What is required >>
Copy out the entries that follow exactly, leaving out the pictures.
***
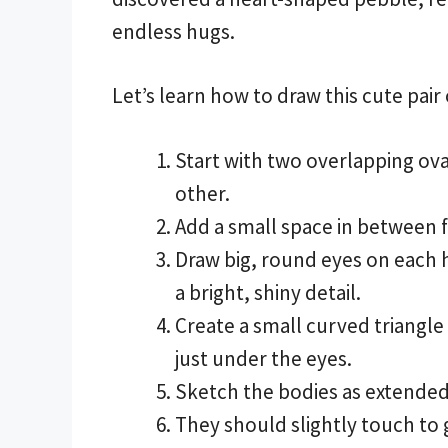
endless hugs.
Let’s learn how to draw this cute pair
Start with two overlapping oval
other.
Add a small space in between f
Draw big, round eyes on each h
a bright, shiny detail.
Create a small curved triangle
just under the eyes.
Sketch the bodies as extended
They should slightly touch to g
***
Solution for this problem >>
endless hugs.
Let’s learn how to draw this cute pair
Start with two overlapping oval
other.
Add a small space in between f
Draw big, round eyes on each h
a bright, shiny detail.
Create a small curved triangle
just under the eyes.
Sketch the bodies as extended
They should slightly touch to g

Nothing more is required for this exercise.